Raku Grammar::TokenProcessing
In brief
Raku package for processing grammar files in order to:
Remark: This package is made mostly to automate tasks for the DSL system of packages, see:
Raku-DSL-*.
Hence, the package is tested "just" over files written with a particular style and goal.
Installation
Installation from Zef ecosystem:
zef install Grammar::TokenProcessing
Installation from GitHub:
zef install https://github.com/antononcube/Raku-Grammar-TokenProcessing.git
Examples
Below are shown usages via the Command Line Interface (CLI) of UNIX-like operating systems.
Add fuzzy matching to token specs
add-token-fuzzy-matching --help
# Usage:
# add-token-fuzzy-matching <inputFileName> [-o|--output[=Any]] [--add-protos] [--sym-name=<Str>] [--add-exclusions] [--method=<Str>] [--func-name=<Str>] -- Transform a token lines in a grammar role into token lines with fuzzy matching.
#
# <inputFileName> Input file name.
# -o|--output[=Any] Output file; if not given the output is STDOUT.
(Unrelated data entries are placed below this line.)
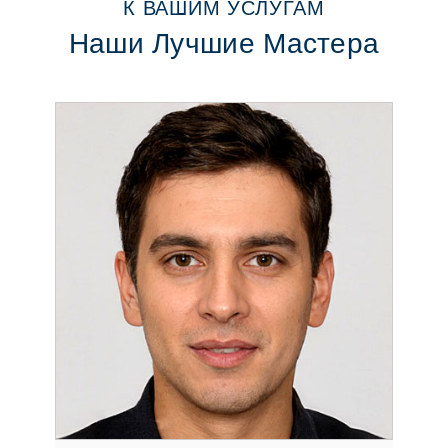
К ВАШИМ УСЛУГАМ
Наши Лучшие Мастера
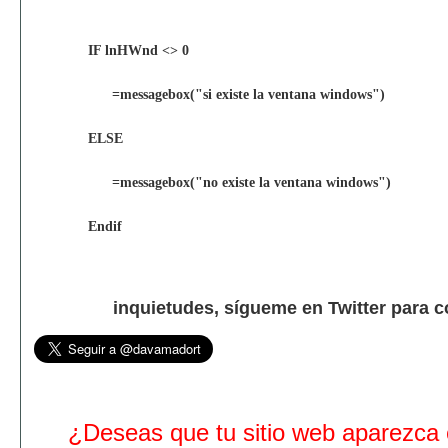
IF lnHWnd <> 0
=messagebox("si existe la ventana windows")
ELSE
=messagebox("no existe la ventana windows")
Endif
inquietudes, sígueme en Twitter para 
¿Deseas que tu sitio web aparezca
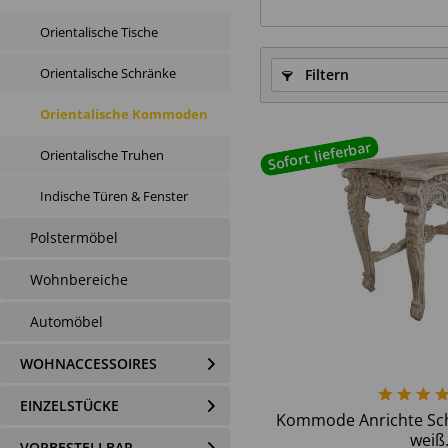
Orientalische Tische
Orientalische Schränke
Filtern
Orientalische Kommoden
Sofort lieferbar
Orientalische Truhen
Indische Türen & Fenster
Polstermöbel
Wohnbereiche
Automöbel
WOHNACCESSOIRES
EINZELSTÜCKE
Kommode Anrichte Sch
weiß.
VORBESTELLBAR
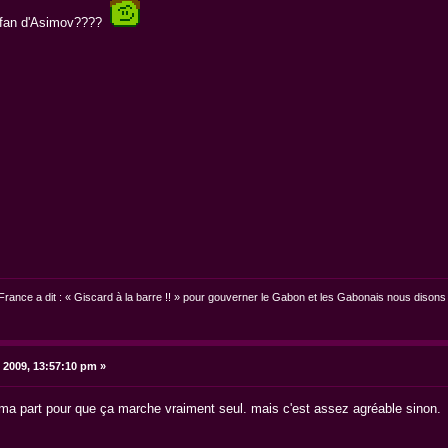
eu fan d'Asimov????
France a dit : « Giscard à la barre !! » pour gouverner le Gabon et les Gabonais nous disons 
 2009, 13:57:10 pm »
ma part pour que ça marche vraiment seul. mais c'est assez agréable sinon.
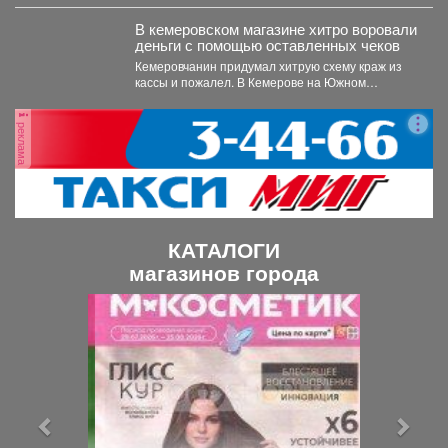
Бабич. Фильм,...
В кемеровском магазине хитро воровали
деньги с помощью оставленных чеков
Кемеровчанин придумал хитрую схему краж из
кассы и пожалел. В Кемерове на Южном
вскрыли...
реклама
КАТАЛОГИ
магазинов города
П
С
р
л
е
е
д
д
ы
у
д
ю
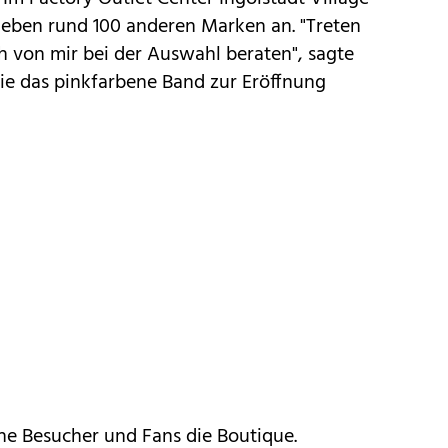
neben rund 100 anderen Marken an. "Treten
ich von mir bei der Auswahl beraten", sagte
 sie das pinkfarbene Band zur Eröffnung
he Besucher und Fans die Boutique.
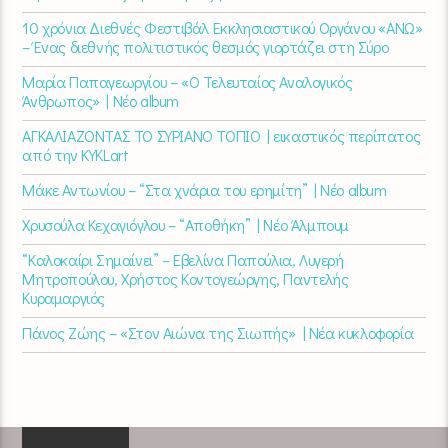
10 χρόνια Διεθνές Φεστιβάλ Εκκλησιαστικού Οργάνου «ΑΝΩ»
– Ένας διεθνής πολιτιστικός θεσμός γιορτάζει στη Σύρο​
Μαρία Παπαγεωργίου – «Ο Τελευταίος Αναλογικός
Άνθρωπος» | Νέο album
ΑΓΚΑΛΙΑΖΟΝΤΑΣ ΤΟ ΣΥΡΙΑΝΟ ΤΟΠΙΟ | εικαστικός περίπατος
από την KYKLart
Μάκε Αντωνίου – “Στα χνάρια του ερημίτη” | Νέο album
Χρυσούλα Κεχαγιόγλου – “Αποθήκη” | Νέο Άλμπουμ
“Καλοκαίρι Σημαίνει” – Εβελίνα Παπούλια, Λυγερή
Μητροπούλου, Χρήστος Κοντογεώργης, Παντελής
Κυραμαργιός
Πάνος Ζώης – «Στον Αιώνα της Σιωπής» | Νέα κυκλοφορία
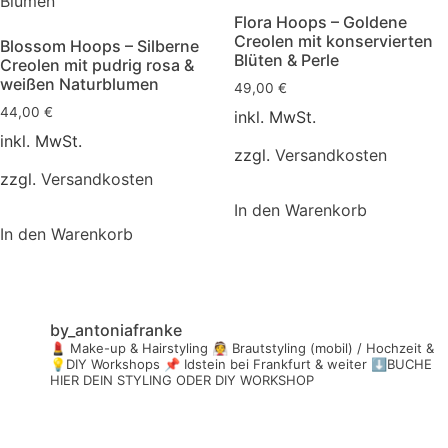
Flora Hoops – Goldene
Creolen mit konservierten
Blossom Hoops – Silberne
Blüten & Perle
Creolen mit pudrig rosa &
weißen Naturblumen
49,00
€
44,00
€
inkl. MwSt.
inkl. MwSt.
zzgl.
Versandkosten
zzgl.
Versandkosten
In den Warenkorb
In den Warenkorb
by_antoniafranke
💄 Make-up & Hairstyling
👰 Brautstyling (mobil) / Hochzeit &
💡DIY Workshops
📌 Idstein bei Frankfurt & weiter
⬇️BUCHE
HIER DEIN STYLING ODER DIY WORKSHOP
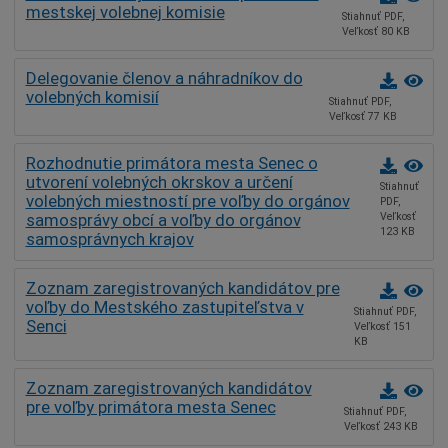
mestskej volebnej komisie
Stiahnuť PDF,
Veľkosť 80 KB
Delegovanie členov a náhradníkov do
volebných komisií
Stiahnuť PDF,
Veľkosť 77 KB
Rozhodnutie primátora mesta Senec o
utvorení volebných okrskov a určení
Stiahnuť
volebných miestností pre voľby do orgánov
PDF,
samosprávy obcí a voľby do orgánov
Veľkosť
123 KB
samosprávnych krajov
Zoznam zaregistrovaných kandidátov pre
voľby do Mestského zastupiteľstva v
Stiahnuť PDF,
Senci
Veľkosť 151
KB
Zoznam zaregistrovaných kandidátov
pre voľby primátora mesta Senec
Stiahnuť PDF,
Veľkosť 243 KB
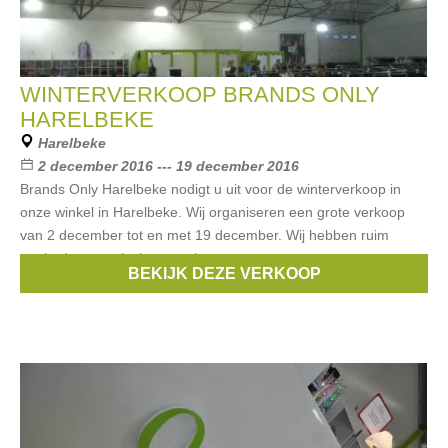
WINTERVERKOOP BRANDS ONLY
HARELBEKE
Harelbeke
2 december 2016 --- 19 december 2016
Brands Only Harelbeke nodigt u uit voor de winterverkoop in
onze winkel in Harelbeke. Wij organiseren een grote verkoop
van 2 december tot en met 19 december. Wij hebben ruim
aanbod van exclusieve merken
BEKIJK DEZE VERKOOP
Merken:
Guess
,
Armani
,
Liu Jo
,
Hugo Boss
,
McGregor
, ...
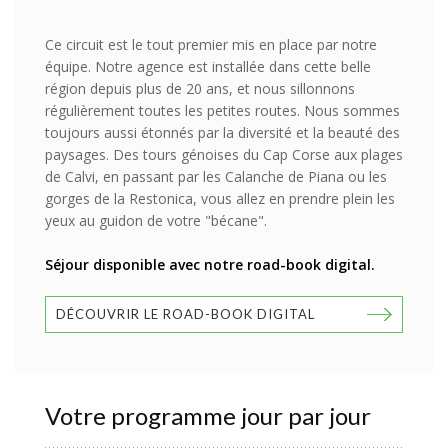
Ce circuit est le tout premier mis en place par notre
équipe. Notre agence est installée dans cette belle
région depuis plus de 20 ans, et nous sillonnons
régulièrement toutes les petites routes. Nous sommes
toujours aussi étonnés par la diversité et la beauté des
paysages. Des tours génoises du Cap Corse aux plages
de Calvi, en passant par les Calanche de Piana ou les
gorges de la Restonica, vous allez en prendre plein les
yeux au guidon de votre "bécane".
Séjour disponible avec notre road-book digital.
DÉCOUVRIR LE ROAD-BOOK DIGITAL
Votre programme jour par jour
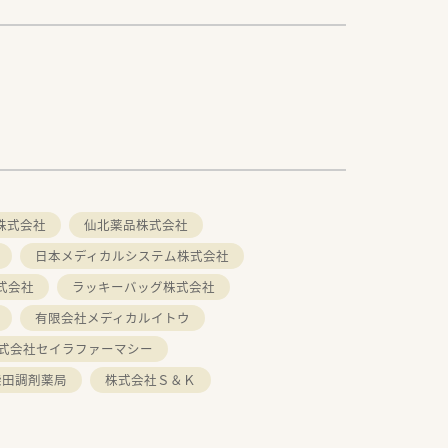
株式会社
仙北薬品株式会社
日本メディカルシステム株式会社
式会社
ラッキーバッグ株式会社
有限会社メディカルイトウ
式会社セイラファーマシー
柴田調剤薬局
株式会社Ｓ＆Ｋ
# --add-protos Should proto tokens/rules/regexes be added or not. [default: False]
# --sym-name=<Str> Sym name. I and empty string ('') then no sym is put in. [default: '']
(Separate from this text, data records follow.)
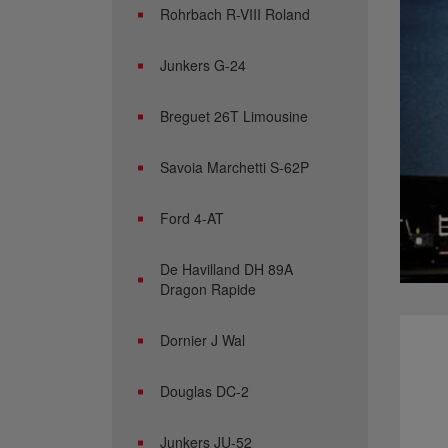
Rohrbach R-VIII Roland
Junkers G-24
Breguet 26T Limousine
Savoia Marchetti S-62P
Ford 4-AT
De Havilland DH 89A
Dragon Rapide
Dornier J Wal
Douglas DC-2
Junkers JU-52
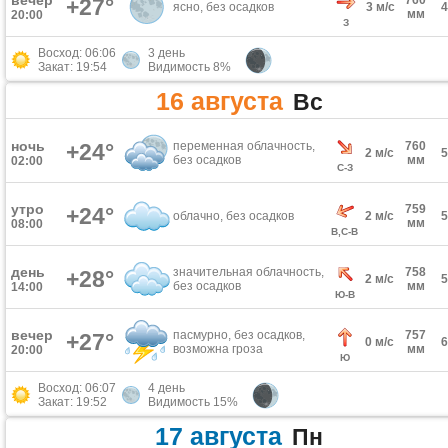
вечер
760
+27°
ясно, без осадков
3 м/с
мм
20:00
З
Восход: 06:06
3 день
Закат: 19:54
Видимость 8%
16 августа
Вс
ночь
+24°
переменная облачность,
760
2 м/с
без осадков
мм
02:00
С-З
утро
759
+24°
облачно, без осадков
2 м/с
мм
08:00
В,С-В
день
значительная облачность,
758
+28°
2 м/с
без осадков
мм
14:00
Ю-В
вечер
пасмурно, без осадков,
757
+27°
0 м/с
возможна гроза
мм
20:00
Ю
Восход: 06:07
4 день
Закат: 19:52
Видимость 15%
17 августа
Пн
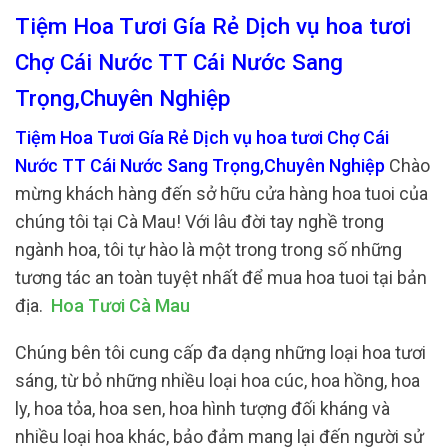
Tiệm Hoa Tươi Gía Rẻ Dịch vụ hoa tươi
Chợ Cái Nước TT Cái Nước Sang
Trọng,Chuyên Nghiệp
Tiệm Hoa Tươi Gía Rẻ Dịch vụ hoa tươi Chợ Cái
Nước TT Cái Nước Sang Trọng,Chuyên Nghiệp
Chào
mừng khách hàng đến sở hữu cửa hàng hoa tuoi của
chúng tôi tại Cà Mau! Với lâu đời tay nghề trong
ngành hoa, tôi tự hào là một trong trong số những
tương tác an toàn tuyệt nhất để mua hoa tuoi tại bản
địa.
Hoa Tươi Cà Mau
Chúng bên tôi cung cấp đa dạng những loại hoa tươi
sáng, từ bỏ những nhiều loại hoa cúc, hoa hồng, hoa
ly, hoa tỏa, hoa sen, hoa hình tượng đối kháng và
nhiều loại hoa khác, bảo đảm mang lại đến người sử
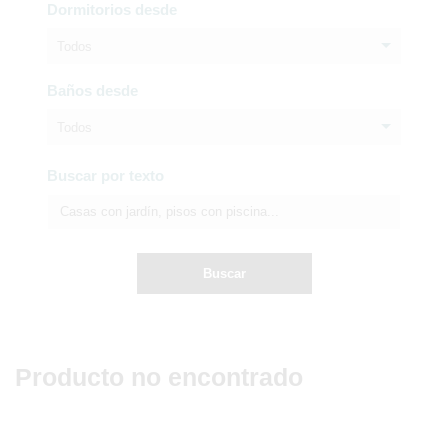
Dormitorios desde
Todos
Baños desde
Todos
Buscar por texto
Buscar
Producto no encontrado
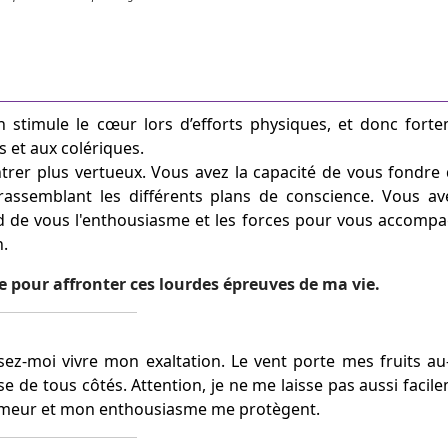
on stimule le cœur lors d’efforts physiques, et donc fort
 et aux colériques.
rer plus vertueux. Vous avez la capacité de vous fondre
rassemblant les différents plans de conscience. Vous av
d de vous l'enthousiasme et les forces pour vous accomp
n.
e pour affronter ces lourdes épreuves de ma vie.
sez-moi vivre mon exaltation. Le vent porte mes fruits au
se de tous côtés. Attention, je ne me laisse pas aussi facil
umeur et mon enthousiasme me protègent.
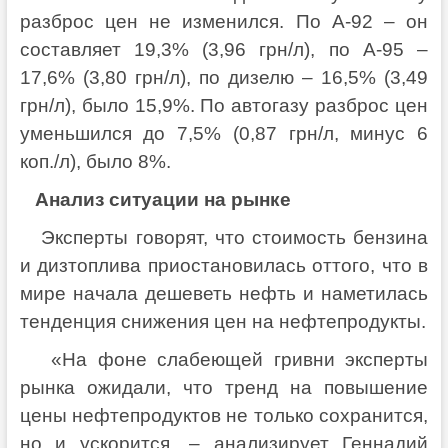
разброс цен не изменился. По А-92 – он
составляет 19,3% (3,96 грн/л), по А-95 –
17,6% (3,80 грн/л), по дизелю – 16,5% (3,49
грн/л), было 15,9%. По автогазу разброс цен
уменьшился до 7,5% (0,87 грн/л, минус 6
коп./л), было 8%.
Анализ ситуации на рынке
Эксперты говорят, что стоимость бензина
и дизтоплива приостановилась оттого, что в
мире начала дешеветь нефть и наметилась
тенденция снижения цен на нефтепродукты.
«На фоне слабеющей гривни эксперты
рынка ожидали, что тренд на повышение
цены нефтепродуктов не только сохранится,
но и ускорится, – анализирует Геннадий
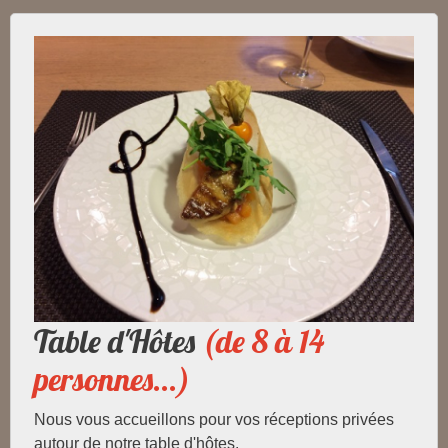
Table d'Hôtes
(de 8 à 14
personnes...)
Nous vous accueillons pour vos réceptions privées
autour de notre table d'hôtes.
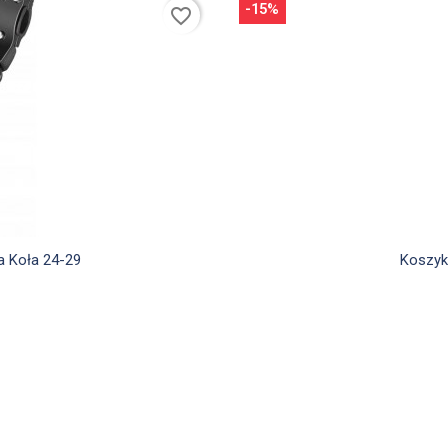
-15%
favorite_border
a Koła 24-29
Koszyk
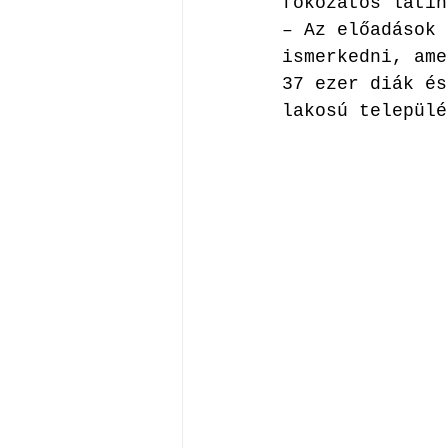
fokozatos latin
– Az előadások 
ismerkedni, ame
37 ezer diák és
lakosú települé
# --add-exclusions Should exclusions be added to token extensions or not? [default: True]
# --method=<Str> Method to find the word exclusions; one of 'nearest-neighbors' and 'stem-rules'. [default: 'nearest-neighbors']
# --func-name=<Str> Function name to do fuzzy matching with. [default: 'is-fuzzy-match']
Gather tokens
get-tokens --help
# Usage:
# get-tokens <inputFileName> [--token-names] -- Get tokens from token lines in grammar roles.
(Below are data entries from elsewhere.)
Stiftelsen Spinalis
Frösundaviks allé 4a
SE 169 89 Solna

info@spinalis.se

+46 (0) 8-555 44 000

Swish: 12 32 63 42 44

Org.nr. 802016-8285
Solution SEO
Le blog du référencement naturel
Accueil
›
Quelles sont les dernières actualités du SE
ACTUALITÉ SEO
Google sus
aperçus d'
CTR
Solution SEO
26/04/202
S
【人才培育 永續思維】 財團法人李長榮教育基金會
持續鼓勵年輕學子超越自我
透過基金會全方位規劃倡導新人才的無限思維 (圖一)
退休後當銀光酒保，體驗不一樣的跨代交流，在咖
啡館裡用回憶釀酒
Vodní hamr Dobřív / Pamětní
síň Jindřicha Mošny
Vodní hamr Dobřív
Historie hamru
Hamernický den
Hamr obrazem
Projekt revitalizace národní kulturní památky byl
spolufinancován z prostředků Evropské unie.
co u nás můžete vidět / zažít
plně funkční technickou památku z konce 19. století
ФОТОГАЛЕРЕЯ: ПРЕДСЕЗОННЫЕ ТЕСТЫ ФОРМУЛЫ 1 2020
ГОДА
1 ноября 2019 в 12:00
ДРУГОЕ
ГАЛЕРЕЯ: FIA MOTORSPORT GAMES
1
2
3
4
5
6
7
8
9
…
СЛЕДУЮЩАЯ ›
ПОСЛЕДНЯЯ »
# get-tokens [<args> ...] [--token-names] [--per-file]
#
# <inputFileName> Input file name.
# --token-names Should the token names be gathered or the token literals? [default: False]
# [<args> ...] Input file names.
# --per-file Should the tokens be printed out per file or not? [default: False]
Gather tokens into a hash
get-tokens-hash --help
# Usage:
# get-tokens-hash <inputFileName> [--format=<Str>] -- Get tokens from token lines in grammar roles.
# get-tokens-hash [<args> ...] [--format=<Str>] [--per-file]
#
# <inputFileName> Input file name.
# --format=<Str> Format of the output. One of 'hash', 'raku', or 'json'. [default: 'json']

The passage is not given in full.